Please retype all the data below exactly, line for line.

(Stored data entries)
━━━━━━━━━━━━━━━━━━━━

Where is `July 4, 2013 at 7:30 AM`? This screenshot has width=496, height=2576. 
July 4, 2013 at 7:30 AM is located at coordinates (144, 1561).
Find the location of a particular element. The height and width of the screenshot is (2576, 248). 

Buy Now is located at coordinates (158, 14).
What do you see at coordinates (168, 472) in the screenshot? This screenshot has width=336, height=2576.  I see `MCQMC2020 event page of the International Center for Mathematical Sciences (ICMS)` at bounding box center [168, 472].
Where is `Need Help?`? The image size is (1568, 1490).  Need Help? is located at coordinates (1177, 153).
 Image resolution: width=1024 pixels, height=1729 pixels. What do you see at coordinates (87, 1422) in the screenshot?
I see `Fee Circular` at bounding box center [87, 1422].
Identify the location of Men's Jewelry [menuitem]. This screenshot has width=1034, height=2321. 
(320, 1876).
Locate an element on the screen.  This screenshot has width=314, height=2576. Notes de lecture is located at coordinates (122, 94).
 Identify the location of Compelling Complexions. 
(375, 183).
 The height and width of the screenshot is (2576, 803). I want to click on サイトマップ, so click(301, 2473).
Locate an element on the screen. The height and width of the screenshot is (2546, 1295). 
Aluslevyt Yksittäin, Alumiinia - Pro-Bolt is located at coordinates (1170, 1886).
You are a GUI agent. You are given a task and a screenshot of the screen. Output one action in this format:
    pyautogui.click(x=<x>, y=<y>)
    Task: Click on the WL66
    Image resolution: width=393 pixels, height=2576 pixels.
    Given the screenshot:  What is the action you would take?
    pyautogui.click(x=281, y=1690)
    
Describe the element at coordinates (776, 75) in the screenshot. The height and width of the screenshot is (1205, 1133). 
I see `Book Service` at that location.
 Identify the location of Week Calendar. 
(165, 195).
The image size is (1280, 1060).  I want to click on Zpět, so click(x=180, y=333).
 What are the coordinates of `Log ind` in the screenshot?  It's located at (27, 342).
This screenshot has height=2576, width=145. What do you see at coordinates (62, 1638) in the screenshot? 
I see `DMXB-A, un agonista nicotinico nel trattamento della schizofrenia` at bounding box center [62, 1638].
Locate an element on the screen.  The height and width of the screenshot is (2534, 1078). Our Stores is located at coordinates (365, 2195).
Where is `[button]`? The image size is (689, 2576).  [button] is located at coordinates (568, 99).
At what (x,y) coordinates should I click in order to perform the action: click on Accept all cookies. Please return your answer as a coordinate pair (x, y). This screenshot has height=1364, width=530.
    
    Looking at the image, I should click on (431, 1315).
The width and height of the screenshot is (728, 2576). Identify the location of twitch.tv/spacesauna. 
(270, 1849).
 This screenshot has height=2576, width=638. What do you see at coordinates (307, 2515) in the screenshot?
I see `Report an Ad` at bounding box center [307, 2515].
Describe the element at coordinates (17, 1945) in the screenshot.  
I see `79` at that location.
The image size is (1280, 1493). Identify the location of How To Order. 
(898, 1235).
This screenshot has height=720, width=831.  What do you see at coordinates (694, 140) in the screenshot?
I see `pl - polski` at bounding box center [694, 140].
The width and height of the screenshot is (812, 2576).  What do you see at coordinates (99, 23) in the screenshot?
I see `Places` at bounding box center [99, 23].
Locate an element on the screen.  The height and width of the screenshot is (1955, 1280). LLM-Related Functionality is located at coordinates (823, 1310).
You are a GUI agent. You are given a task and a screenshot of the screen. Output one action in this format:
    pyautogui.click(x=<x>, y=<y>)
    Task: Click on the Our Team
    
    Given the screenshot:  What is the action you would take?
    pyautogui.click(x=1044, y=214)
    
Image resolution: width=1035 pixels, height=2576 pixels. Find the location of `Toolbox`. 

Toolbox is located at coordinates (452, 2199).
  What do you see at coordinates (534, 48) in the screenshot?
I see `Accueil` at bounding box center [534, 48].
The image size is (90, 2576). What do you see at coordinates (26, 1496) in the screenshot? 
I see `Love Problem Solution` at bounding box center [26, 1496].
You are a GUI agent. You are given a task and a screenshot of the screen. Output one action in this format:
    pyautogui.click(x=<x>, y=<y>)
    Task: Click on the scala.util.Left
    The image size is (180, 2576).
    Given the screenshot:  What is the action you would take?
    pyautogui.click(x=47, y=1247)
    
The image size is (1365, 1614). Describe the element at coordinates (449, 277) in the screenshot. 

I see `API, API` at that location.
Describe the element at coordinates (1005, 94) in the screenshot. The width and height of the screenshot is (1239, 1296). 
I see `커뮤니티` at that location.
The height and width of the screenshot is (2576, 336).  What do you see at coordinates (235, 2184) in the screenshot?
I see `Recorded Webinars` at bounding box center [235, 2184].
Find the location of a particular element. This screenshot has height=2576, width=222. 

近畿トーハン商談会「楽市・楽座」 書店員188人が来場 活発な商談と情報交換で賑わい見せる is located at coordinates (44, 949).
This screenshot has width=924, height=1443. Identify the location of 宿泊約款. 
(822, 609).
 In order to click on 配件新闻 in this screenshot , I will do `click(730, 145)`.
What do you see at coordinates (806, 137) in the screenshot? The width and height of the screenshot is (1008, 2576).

━━━━━━━━━━━━━━━━━━━━

[Response to the exercise]
Where is `July 4, 2013 at 7:30 AM`? This screenshot has width=496, height=2576. 
July 4, 2013 at 7:30 AM is located at coordinates (144, 1561).
Find the location of a particular element. The height and width of the screenshot is (2576, 248). 

Buy Now is located at coordinates (158, 14).
What do you see at coordinates (168, 472) in the screenshot? This screenshot has width=336, height=2576.  I see `MCQMC2020 event page of the International Center for Mathematical Sciences (ICMS)` at bounding box center [168, 472].
Where is `Need Help?`? The image size is (1568, 1490).  Need Help? is located at coordinates (1177, 153).
 Image resolution: width=1024 pixels, height=1729 pixels. What do you see at coordinates (87, 1422) in the screenshot?
I see `Fee Circular` at bounding box center [87, 1422].
Identify the location of Men's Jewelry [menuitem]. This screenshot has width=1034, height=2321. 
(320, 1876).
Locate an element on the screen.  This screenshot has width=314, height=2576. Notes de lecture is located at coordinates (122, 94).
 Identify the location of Compelling Complexions. 
(375, 183).
 The height and width of the screenshot is (2576, 803). I want to click on サイトマップ, so click(301, 2473).
Locate an element on the screen. The height and width of the screenshot is (2546, 1295). 
Aluslevyt Yksittäin, Alumiinia - Pro-Bolt is located at coordinates (1170, 1886).
You are a GUI agent. You are given a task and a screenshot of the screen. Output one action in this format:
    pyautogui.click(x=<x>, y=<y>)
    Task: Click on the WL66
    Image resolution: width=393 pixels, height=2576 pixels.
    Given the screenshot:  What is the action you would take?
    pyautogui.click(x=281, y=1690)
    
Describe the element at coordinates (776, 75) in the screenshot. The height and width of the screenshot is (1205, 1133). 
I see `Book Service` at that location.
 Identify the location of Week Calendar. 
(165, 195).
The image size is (1280, 1060).  I want to click on Zpět, so click(x=180, y=333).
 What are the coordinates of `Log ind` in the screenshot?  It's located at (27, 342).
This screenshot has height=2576, width=145. What do you see at coordinates (62, 1638) in the screenshot? 
I see `DMXB-A, un agonista nicotinico nel trattamento della schizofrenia` at bounding box center [62, 1638].
Locate an element on the screen.  The height and width of the screenshot is (2534, 1078). Our Stores is located at coordinates (365, 2195).
Where is `[button]`? The image size is (689, 2576).  [button] is located at coordinates (568, 99).
At what (x,y) coordinates should I click in order to perform the action: click on Accept all cookies. Please return your answer as a coordinate pair (x, y). This screenshot has height=1364, width=530.
    
    Looking at the image, I should click on (431, 1315).
The width and height of the screenshot is (728, 2576). Identify the location of twitch.tv/spacesauna. 
(270, 1849).
 This screenshot has height=2576, width=638. What do you see at coordinates (307, 2515) in the screenshot?
I see `Report an Ad` at bounding box center [307, 2515].
Describe the element at coordinates (17, 1945) in the screenshot.  
I see `79` at that location.
The image size is (1280, 1493). Identify the location of How To Order. 
(898, 1235).
This screenshot has height=720, width=831.  What do you see at coordinates (694, 140) in the screenshot?
I see `pl - polski` at bounding box center [694, 140].
The width and height of the screenshot is (812, 2576).  What do you see at coordinates (99, 23) in the screenshot?
I see `Places` at bounding box center [99, 23].
Locate an element on the screen.  The height and width of the screenshot is (1955, 1280). LLM-Related Functionality is located at coordinates (823, 1310).
You are a GUI agent. You are given a task and a screenshot of the screen. Output one action in this format:
    pyautogui.click(x=<x>, y=<y>)
    Task: Click on the Our Team
    
    Given the screenshot:  What is the action you would take?
    pyautogui.click(x=1044, y=214)
    
Image resolution: width=1035 pixels, height=2576 pixels. Find the location of `Toolbox`. 

Toolbox is located at coordinates (452, 2199).
  What do you see at coordinates (534, 48) in the screenshot?
I see `Accueil` at bounding box center [534, 48].
The image size is (90, 2576). What do you see at coordinates (26, 1496) in the screenshot? 
I see `Love Problem Solution` at bounding box center [26, 1496].
You are a GUI agent. You are given a task and a screenshot of the screen. Output one action in this format:
    pyautogui.click(x=<x>, y=<y>)
    Task: Click on the scala.util.Left
    The image size is (180, 2576).
    Given the screenshot:  What is the action you would take?
    pyautogui.click(x=47, y=1247)
    
The image size is (1365, 1614). Describe the element at coordinates (449, 277) in the screenshot. 

I see `API, API` at that location.
Describe the element at coordinates (1005, 94) in the screenshot. The width and height of the screenshot is (1239, 1296). 
I see `커뮤니티` at that location.
The height and width of the screenshot is (2576, 336).  What do you see at coordinates (235, 2184) in the screenshot?
I see `Recorded Webinars` at bounding box center [235, 2184].
Find the location of a particular element. This screenshot has height=2576, width=222. 

近畿トーハン商談会「楽市・楽座」 書店員188人が来場 活発な商談と情報交換で賑わい見せる is located at coordinates (44, 949).
This screenshot has width=924, height=1443. Identify the location of 宿泊約款. 
(822, 609).
 In order to click on 配件新闻 in this screenshot , I will do `click(730, 145)`.
What do you see at coordinates (806, 137) in the screenshot? The width and height of the screenshot is (1008, 2576).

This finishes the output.